SAC Hosts Carl Perkins Christmas Giving Event

From 4:30-6:30 p.m. on Thursday, Dec. 8, the Student Activities Council (SAC) hosted fifty-five sponsored kids from the Carl Perkins Center for a celebratory event known as Carl Perkins Christmas.

“Carl Perkins is an organization in Jackson that helps provide therapies and other resources to children who have been abused,” junior psychology major, SAC member and chair of the event Abbey Blake said. “We have an opportunity to invest in these kids emotionally but also spiritually.”

For this event to be possible, many different groups and organizations needed to come together to raise money for each of the kids. Once they had the funds necessary, the students went shopping with a wish list geared toward their child’s specific wants and needs. Then, they wrapped those gifts and dropped them off at the Bowld gym for the child to open with the students later.

College students are not known to have extra money to spend, but every year, hundreds of dollars are donated by the student body for these efforts.

“This opportunity came to me, and, I was like, this is something that I can easily give to without any sort of second-guessing cause I know where it’s going; I know what it’s doing, in some semblance,” Meghan Littrell, a sophomore social work major and one of the children’s sponsors said. “I believe in being able to give to people who don’t have, who don’t get to experience things the same way.”

When the kids arrived, they were greeted by some of their sponsors and taken into the Brewer Dining Hall for a time of fellowship, including a meal and cookie decorating.
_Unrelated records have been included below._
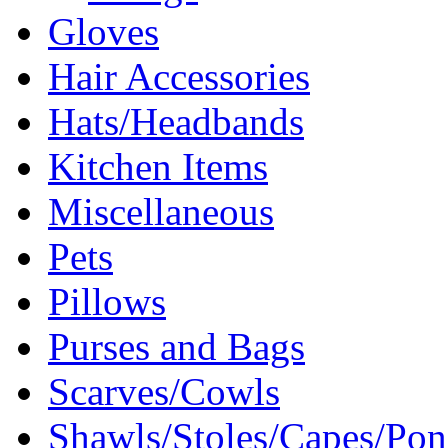
Gloves
Hair Accessories
Hats/Headbands
Kitchen Items
Miscellaneous
Pets
Pillows
Purses and Bags
Scarves/Cowls
Shawls/Stoles/Capes/Po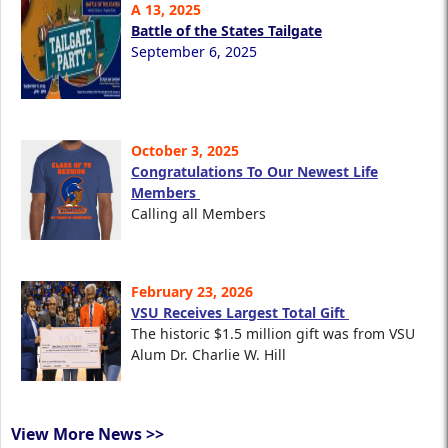
A 13, 2025
Battle of the States Tailgate
September 6, 2025
October 3, 2025
Congratulations To Our Newest Life
Members
Calling all Members
February 23, 2026
VSU Receives Largest Total Gift
The historic $1.5 million gift was from VSU
Alum Dr. Charlie W. Hill
View More News >>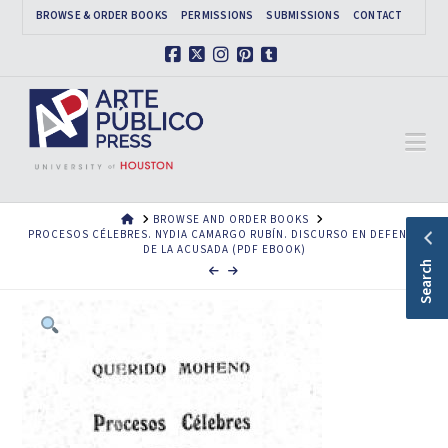
BROWSE & ORDER BOOKS
PERMISSIONS
SUBMISSIONS
CONTACT
Facebook
X
Instagram
Pinterest
Tumblr
Na
HOME
BROWSE AND ORDER BOOKS
PROCESOS CÉLEBRES. NYDIA CAMARGO RUBÍN. DISCURSO EN DEFENSA
DE LA ACUSADA (PDF EBOOK)
Search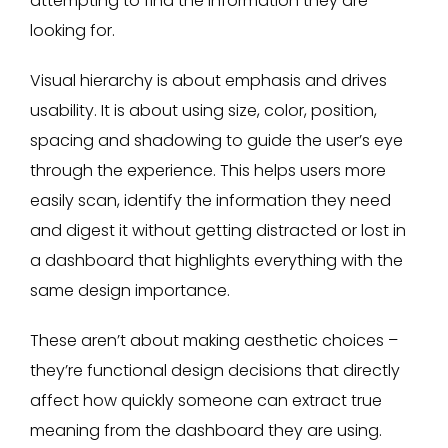
attempting to find the information they are
looking for.
Visual hierarchy is about emphasis and drives
usability. It is about using size, color, position,
spacing and shadowing to guide the user’s eye
through the experience. This helps users more
easily scan, identify the information they need
and digest it without getting distracted or lost in
a dashboard that highlights everything with the
same design importance.
These aren’t about making aesthetic choices –
they’re functional design decisions that directly
affect how quickly someone can extract true
meaning from the dashboard they are using.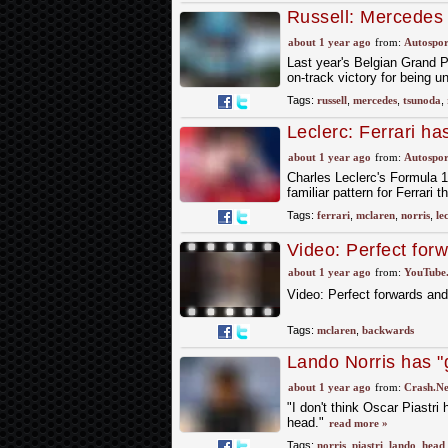
Russell: Mercedes
midfield" after Bel
about 1 year ago
from:
Autospor
Last year's Belgian Grand P
on-track victory for being u
Tags:
russell
,
mercedes
,
tsunoda
,
Leclerc: Ferrari ha
about 1 year ago
from:
Autospor
Charles Leclerc's Formula 1
familiar pattern for Ferrari t
Tags:
ferrari
,
mclaren
,
norris
,
le
Video: Perfect for
about 1 year ago
from:
YouTube
Video: Perfect forwards an
Tags:
mclaren
,
backwards
Lando Norris has "g
backwards" in F1 ti
about 1 year ago
from:
Crash.Ne
"I don't think Oscar Piastri
head."
read more »
Tags:
norris
,
piastri
,
lando
,
head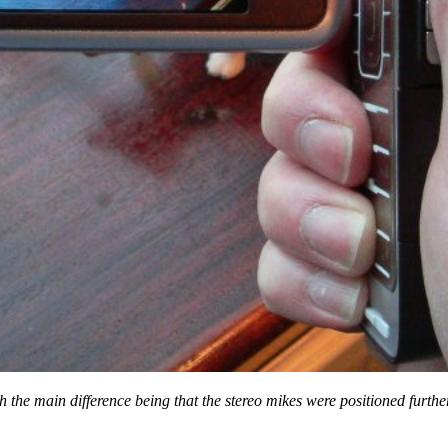
h the main difference being that the stereo mikes were positioned furth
From there, everyone went into the Bowld gym, and the kids were able to open their gifts, play games, hear the story of Jesus’ birth and see Santa.

“They were incredibly thrilled and thankful about the simplest things we wouldn’t think of as a Christmas gift, such as toothbrushes and toothpaste,” Freshman art therapy major and SAC member Joelle Cruver said.

As the event came to an end, the sponsors walked their child, along with a bag of their new gifts, back to the buses to say their goodbyes.

“We were able to show them the love of Christ and the love Christ has for each one of them individually, helping remind them, as well as ourselves, of the true meaning behind Christmas,” Cruver said.